In some sense a hero—any hero—is, by definition to his or her enemy, a villain, and vice versa. That individual (or group) may have particular characteristics, such as being more or less formidable for various reasons of, say, intellect or charisma, but they are essentially the “other” solely by contrast—whether that is defined by ideology, physiology, or which side of the street one lives on, and independent of whether those differences are perceived as real or known to be imagined.

“A Night in Chile” is especially compelling in the directness with which it addresses not so much (though neither so little) who is a hero or villain, but how the world goes so utterly and quickly astray. To pick only one small yet vital piece from the story, the section on Fr Antonio and falconry seems a perfect example.

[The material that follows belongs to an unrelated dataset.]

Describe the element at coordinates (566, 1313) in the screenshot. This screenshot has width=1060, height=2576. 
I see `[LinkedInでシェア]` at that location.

Problem solving, devoid of the time-consuming and difficult consideration of context (in its broadest, ever-changing, yet simplest implications), is inherently amoral, for it suggests an obscene equality among all possible responses and all possible situations. (An editorial in the N Y Times on Friday, 7 May 2010, about a young man who ran onto the field during a major-league baseball game and was stopped—instantly—by the police with a stun gun/Taser, asks the same questions about the relation of force and action.) The possible next step into immorality can be so transparent as to be invisible, and inevitable, and to appear, as the narrator at one point says of his own action, necessary—justifiable.

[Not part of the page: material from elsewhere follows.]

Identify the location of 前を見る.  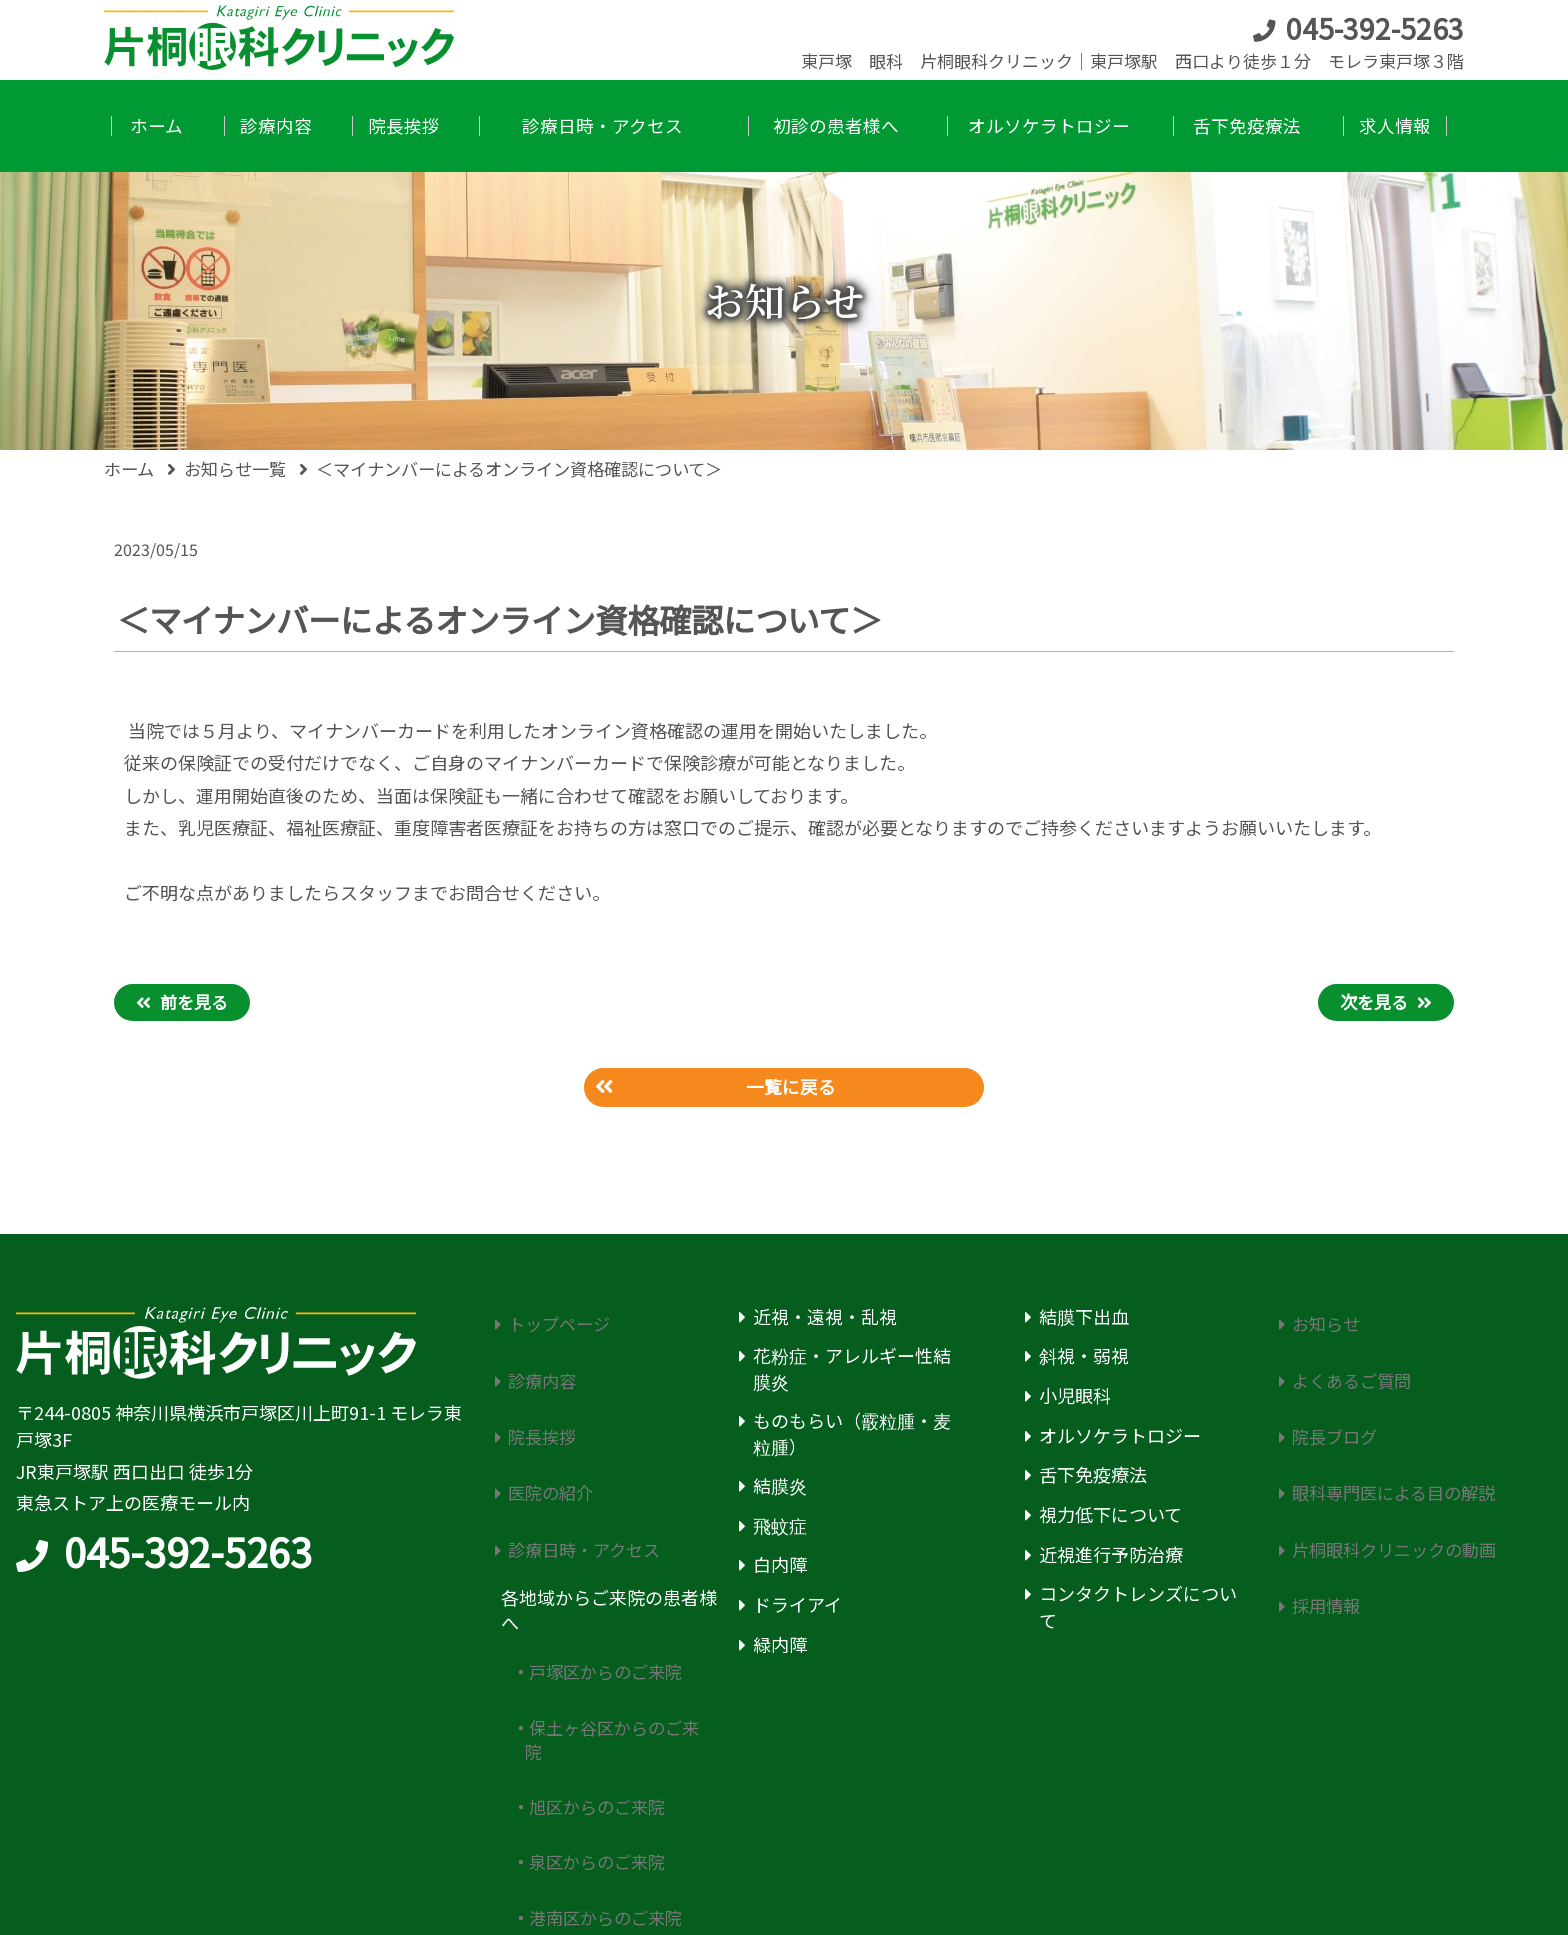 (194, 1001).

To kill all the pigeons and doves in the world if they threaten the physical well-being of the architectural structures of the Church (historic and aesthetic considerations included, as well as the recollection that “the Church” is, in its own definition, its adherents, not its buildings), is to vacate any understanding of the sacred aspect of life, and, if one so believes, in God’s creation. Fr Antonio’s doubt, fear, and pain at this expedient measure rings through the whole book, as does recognition of the value of the creation of art, of which the churches mentioned and the novel itself are exquisite examples.

The narrator has tried to avoid any real or meaningful probing of his own life and actions not so much by residing in a realm of culture apart, or because he too is a limited and flawed individual, but by being ever willing and ready to look no further than a solution to the next “problem.” He cannot even recognize that Mr Raef and Mr Etah are Fear and Hate in their most banal modern guise, at once backward and efficiently all business.

Sunday, May 2, 2010

Chronicle of a Death Foretold / G Garcia Marquez

Many of the stories we have read have the notion of reality—or, what is real—as a central question. In this story the concern expands to include also the idea of inevitability. Though vastly different in the details of its story and how that story plays out, there seems to me a resonance with Borges’ “Circular Ruins.”

Santiago Nasar is dead before dying; on the last page he “speaks” of himself (correctly) in the past tense. Fate and fatality seem constantly alternating, and the idea expressed so differently in “Circular Ruins” remains central: is man the agent of his fate, or the helpless pawn of that fate (perhaps not even existing, except as smoke to a fire, or memory to incident). Is fate emblematic of character or is character determined by fate. Further, with these remarkable descriptions of place that are quite alive in their own way, is environment (psychic and physical) the actual active force that no one can over-ride? The notion of complicity on the part of everyone in the town—even the victim’s unwitting mother—complicates and enriches the ideas of culpability and eventuality.

Santiago may also have already fulfilled the small portion of life that was his part to play, contributing to a larger, boundless mystery. He is not allowed to re-create his parents’ loveless marriage with Flora Miguel, as he would if he could—that cycle is broken. Everyone who contributed to his death also, in a magical sense, contributes to the amazing love-awakening of Bayardo and Angela. In the end the aged bride and groom have become fulfilled, or reconciled, and are re-untied in some mystical fashion that necessitated, or that at least includes, the murder of an man who was probably innocent of the crime for which he was killed though not innocent per se.